PROMPT -> Transcribe the entries below with complete accuracy, excluding the pictures.

*** Opening RECORDS SUPPLIED ***

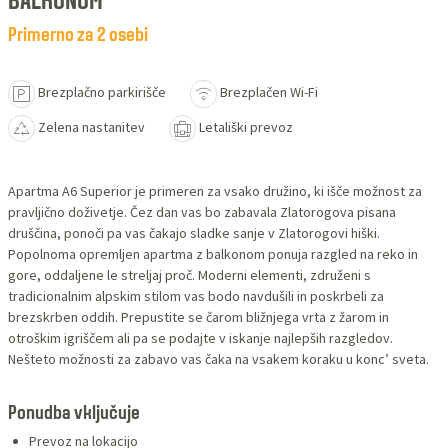
BALKONOM
Primerno za 2 osebi
Brezplačno parkirišče
Brezplačen Wi-Fi
Zelena nastanitev
Letališki prevoz
Apartma A6 Superior je primeren za vsako družino, ki išče možnost za
pravljično doživetje. Čez dan vas bo zabavala Zlatorogova pisana
druščina, ponoči pa vas čakajo sladke sanje v Zlatorogovi hiški.
Popolnoma opremljen apartma z balkonom ponuja razgled na reko in
gore, oddaljene le streljaj proč. Moderni elementi, združeni s
tradicionalnim alpskim stilom vas bodo navdušili in poskrbeli za
brezskrben oddih. Prepustite se čarom bližnjega vrta z žarom in
otroškim igriščem ali pa se podajte v iskanje najlepših razgledov.
Nešteto možnosti za zabavo vas čaka na vsakem koraku u konc’ sveta.
Ponudba vključuje
Prevoz na lokacijo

*** Closing RECORDS SUPPLIED ***

RESPONSE ->
BALKONOM
Primerno za 2 osebi
Brezplačno parkirišče
Brezplačen Wi-Fi
Zelena nastanitev
Letališki prevoz
Apartma A6 Superior je primeren za vsako družino, ki išče možnost za
pravljično doživetje. Čez dan vas bo zabavala Zlatorogova pisana
druščina, ponoči pa vas čakajo sladke sanje v Zlatorogovi hiški.
Popolnoma opremljen apartma z balkonom ponuja razgled na reko in
gore, oddaljene le streljaj proč. Moderni elementi, združeni s
tradicionalnim alpskim stilom vas bodo navdušili in poskrbeli za
brezskrben oddih. Prepustite se čarom bližnjega vrta z žarom in
otroškim igriščem ali pa se podajte v iskanje najlepših razgledov.
Nešteto možnosti za zabavo vas čaka na vsakem koraku u konc’ sveta.
Ponudba vključuje
Prevoz na lokacijo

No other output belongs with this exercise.